▶ **Aim of the task**
How many lines in the data hold the string "Uganda"? State the number alone.

########

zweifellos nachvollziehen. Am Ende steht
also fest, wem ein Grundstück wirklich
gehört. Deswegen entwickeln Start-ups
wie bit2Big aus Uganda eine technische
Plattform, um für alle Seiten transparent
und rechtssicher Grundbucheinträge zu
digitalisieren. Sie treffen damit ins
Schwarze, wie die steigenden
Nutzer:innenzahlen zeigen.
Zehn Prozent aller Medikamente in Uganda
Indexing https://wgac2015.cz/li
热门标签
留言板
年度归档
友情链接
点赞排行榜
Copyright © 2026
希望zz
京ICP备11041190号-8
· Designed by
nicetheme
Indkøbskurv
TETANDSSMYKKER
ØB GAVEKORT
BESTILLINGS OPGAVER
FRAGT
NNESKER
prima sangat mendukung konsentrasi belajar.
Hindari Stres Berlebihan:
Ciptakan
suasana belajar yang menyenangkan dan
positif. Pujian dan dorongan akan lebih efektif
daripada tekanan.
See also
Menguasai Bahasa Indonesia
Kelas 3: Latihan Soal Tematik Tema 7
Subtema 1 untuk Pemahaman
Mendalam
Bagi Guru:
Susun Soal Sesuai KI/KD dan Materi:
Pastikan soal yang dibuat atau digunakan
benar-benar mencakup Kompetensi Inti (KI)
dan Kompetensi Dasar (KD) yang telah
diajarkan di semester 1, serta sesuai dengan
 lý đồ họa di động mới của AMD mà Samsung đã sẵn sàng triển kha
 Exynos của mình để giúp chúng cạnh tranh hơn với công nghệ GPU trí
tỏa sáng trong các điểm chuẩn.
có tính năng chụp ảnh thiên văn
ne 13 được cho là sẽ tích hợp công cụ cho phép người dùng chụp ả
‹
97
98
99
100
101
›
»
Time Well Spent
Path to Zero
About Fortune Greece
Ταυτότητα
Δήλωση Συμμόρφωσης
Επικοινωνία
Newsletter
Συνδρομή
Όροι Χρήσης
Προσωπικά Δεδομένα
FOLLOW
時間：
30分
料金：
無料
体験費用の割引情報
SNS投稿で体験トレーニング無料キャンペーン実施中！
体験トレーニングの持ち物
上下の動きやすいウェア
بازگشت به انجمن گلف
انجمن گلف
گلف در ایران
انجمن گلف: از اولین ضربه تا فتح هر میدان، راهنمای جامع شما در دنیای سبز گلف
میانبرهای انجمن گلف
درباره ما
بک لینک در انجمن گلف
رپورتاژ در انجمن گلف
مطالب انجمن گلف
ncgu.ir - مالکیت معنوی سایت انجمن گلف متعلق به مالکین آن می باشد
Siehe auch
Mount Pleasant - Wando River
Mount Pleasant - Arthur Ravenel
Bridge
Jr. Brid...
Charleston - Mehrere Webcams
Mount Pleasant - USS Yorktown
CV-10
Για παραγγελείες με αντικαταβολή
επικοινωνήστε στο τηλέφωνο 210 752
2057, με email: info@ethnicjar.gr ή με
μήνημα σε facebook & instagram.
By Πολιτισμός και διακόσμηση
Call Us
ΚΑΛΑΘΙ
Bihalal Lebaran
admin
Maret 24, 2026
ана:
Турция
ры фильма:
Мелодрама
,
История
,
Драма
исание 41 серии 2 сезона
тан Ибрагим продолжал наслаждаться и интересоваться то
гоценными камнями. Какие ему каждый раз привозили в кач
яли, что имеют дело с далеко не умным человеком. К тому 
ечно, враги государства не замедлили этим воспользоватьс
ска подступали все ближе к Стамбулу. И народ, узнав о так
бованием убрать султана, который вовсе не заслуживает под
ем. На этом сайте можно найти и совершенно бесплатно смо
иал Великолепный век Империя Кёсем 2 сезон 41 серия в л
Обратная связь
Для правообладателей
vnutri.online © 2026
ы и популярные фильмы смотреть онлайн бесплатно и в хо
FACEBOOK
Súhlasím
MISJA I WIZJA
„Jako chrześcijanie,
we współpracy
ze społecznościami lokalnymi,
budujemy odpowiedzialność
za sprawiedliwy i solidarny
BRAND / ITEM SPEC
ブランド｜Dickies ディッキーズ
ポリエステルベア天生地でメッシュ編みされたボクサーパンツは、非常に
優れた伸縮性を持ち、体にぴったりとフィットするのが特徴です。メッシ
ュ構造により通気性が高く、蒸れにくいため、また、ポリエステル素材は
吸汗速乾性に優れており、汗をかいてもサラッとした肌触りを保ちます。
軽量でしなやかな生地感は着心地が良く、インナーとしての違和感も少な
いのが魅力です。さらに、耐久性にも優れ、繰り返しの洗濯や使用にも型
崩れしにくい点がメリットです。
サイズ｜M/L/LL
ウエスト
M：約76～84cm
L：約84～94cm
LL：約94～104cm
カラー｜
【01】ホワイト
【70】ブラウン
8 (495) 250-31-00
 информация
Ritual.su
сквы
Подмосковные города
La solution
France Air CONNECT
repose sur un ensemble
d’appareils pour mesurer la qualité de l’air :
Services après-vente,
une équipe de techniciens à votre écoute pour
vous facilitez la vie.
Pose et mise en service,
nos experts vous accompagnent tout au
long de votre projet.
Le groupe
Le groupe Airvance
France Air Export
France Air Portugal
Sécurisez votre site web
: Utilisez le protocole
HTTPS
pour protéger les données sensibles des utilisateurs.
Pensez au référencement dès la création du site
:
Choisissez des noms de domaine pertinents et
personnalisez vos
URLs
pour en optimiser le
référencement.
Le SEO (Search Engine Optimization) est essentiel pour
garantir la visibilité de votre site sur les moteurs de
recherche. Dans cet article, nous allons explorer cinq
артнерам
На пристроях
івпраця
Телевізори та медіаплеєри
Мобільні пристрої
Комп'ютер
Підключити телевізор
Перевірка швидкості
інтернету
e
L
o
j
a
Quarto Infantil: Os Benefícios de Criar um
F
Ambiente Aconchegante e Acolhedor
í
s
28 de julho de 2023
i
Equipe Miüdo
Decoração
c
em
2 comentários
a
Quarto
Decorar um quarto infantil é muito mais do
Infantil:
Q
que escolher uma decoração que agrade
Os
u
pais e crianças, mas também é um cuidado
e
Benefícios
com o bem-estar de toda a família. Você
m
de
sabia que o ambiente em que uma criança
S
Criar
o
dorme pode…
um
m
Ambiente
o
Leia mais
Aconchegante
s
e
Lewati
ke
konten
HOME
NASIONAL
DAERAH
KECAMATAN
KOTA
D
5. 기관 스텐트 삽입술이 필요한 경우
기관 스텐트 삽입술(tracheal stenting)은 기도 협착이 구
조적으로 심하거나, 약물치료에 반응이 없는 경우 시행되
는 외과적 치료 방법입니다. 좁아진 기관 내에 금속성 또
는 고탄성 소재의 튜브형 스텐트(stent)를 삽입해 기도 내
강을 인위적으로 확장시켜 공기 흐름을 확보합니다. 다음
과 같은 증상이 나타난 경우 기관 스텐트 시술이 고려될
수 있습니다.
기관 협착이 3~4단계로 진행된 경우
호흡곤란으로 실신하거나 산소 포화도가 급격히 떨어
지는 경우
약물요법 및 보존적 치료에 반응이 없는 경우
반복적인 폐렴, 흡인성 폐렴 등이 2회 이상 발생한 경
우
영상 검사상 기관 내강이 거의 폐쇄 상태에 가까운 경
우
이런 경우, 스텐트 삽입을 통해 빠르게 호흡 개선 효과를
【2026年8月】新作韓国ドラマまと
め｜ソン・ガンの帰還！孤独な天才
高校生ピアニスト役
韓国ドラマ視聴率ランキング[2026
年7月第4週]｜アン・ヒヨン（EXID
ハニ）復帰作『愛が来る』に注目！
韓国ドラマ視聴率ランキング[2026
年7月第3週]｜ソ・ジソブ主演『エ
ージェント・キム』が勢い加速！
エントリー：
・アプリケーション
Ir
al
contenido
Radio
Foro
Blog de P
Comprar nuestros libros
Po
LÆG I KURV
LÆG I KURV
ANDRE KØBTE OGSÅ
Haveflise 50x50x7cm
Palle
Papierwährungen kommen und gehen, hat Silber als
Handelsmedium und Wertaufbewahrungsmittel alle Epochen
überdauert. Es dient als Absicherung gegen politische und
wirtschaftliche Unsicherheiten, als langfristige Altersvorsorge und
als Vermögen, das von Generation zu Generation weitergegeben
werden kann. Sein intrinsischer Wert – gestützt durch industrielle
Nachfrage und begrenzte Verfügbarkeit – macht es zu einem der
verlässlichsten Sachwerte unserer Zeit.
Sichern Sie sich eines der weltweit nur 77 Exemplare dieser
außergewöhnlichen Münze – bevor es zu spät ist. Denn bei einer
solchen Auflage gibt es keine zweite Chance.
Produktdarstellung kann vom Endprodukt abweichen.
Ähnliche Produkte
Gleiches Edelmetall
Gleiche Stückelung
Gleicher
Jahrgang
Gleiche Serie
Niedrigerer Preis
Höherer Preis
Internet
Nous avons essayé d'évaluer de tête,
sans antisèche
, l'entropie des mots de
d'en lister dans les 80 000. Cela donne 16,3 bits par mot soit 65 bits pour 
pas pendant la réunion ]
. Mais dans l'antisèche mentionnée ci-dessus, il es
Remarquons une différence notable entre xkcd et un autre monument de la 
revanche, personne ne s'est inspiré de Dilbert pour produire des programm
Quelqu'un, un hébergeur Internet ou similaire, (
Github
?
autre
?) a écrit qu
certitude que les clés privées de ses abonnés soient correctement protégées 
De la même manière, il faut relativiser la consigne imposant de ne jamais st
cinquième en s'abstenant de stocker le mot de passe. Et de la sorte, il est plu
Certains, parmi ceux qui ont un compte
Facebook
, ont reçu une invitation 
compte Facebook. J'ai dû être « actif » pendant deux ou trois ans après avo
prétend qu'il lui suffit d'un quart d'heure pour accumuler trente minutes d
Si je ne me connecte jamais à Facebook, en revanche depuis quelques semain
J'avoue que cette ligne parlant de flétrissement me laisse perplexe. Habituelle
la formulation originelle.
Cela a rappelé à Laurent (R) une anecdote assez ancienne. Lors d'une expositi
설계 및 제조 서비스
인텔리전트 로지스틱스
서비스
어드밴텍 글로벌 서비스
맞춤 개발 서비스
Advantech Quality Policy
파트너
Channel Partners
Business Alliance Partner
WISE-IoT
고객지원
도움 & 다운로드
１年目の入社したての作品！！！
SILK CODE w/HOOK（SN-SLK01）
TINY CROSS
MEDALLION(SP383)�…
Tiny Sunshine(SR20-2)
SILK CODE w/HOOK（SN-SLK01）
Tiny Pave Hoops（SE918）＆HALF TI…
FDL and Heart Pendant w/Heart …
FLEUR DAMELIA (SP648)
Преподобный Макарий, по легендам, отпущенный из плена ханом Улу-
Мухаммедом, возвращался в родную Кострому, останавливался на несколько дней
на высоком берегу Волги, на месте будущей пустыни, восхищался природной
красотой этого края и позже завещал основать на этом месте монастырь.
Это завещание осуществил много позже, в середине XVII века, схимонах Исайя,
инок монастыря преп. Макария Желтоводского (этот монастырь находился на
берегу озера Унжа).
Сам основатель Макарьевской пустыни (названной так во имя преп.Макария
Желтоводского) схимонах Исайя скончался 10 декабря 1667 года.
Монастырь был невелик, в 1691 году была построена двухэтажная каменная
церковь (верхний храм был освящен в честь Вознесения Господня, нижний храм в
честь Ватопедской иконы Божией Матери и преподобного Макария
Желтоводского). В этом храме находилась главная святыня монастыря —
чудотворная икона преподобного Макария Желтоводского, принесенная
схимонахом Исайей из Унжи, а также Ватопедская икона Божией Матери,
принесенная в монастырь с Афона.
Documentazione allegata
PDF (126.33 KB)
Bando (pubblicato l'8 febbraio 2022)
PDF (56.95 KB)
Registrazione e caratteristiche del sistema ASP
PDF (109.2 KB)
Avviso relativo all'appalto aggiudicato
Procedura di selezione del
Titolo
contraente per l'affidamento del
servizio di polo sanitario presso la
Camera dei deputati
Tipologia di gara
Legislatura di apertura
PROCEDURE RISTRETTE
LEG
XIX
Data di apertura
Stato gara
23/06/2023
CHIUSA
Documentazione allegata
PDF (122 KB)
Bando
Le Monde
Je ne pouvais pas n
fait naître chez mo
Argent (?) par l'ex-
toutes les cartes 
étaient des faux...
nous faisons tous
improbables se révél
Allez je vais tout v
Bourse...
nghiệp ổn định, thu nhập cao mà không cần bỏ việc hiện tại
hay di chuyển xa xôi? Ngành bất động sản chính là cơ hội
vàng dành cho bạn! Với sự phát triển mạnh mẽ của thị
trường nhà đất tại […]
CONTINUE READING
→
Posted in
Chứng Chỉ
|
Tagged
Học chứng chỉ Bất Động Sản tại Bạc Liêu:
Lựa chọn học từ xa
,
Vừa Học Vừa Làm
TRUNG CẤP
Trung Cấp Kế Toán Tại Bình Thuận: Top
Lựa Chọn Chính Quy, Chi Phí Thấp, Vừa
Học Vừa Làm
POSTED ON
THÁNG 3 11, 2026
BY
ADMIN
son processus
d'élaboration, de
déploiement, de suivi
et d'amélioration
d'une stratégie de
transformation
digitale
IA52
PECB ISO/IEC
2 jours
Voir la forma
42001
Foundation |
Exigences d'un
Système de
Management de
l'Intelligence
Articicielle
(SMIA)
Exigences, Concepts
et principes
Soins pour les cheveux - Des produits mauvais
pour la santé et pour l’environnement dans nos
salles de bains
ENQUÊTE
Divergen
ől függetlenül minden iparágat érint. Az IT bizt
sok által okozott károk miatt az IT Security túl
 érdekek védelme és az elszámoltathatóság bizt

########

▶ **Answer to the problem**
2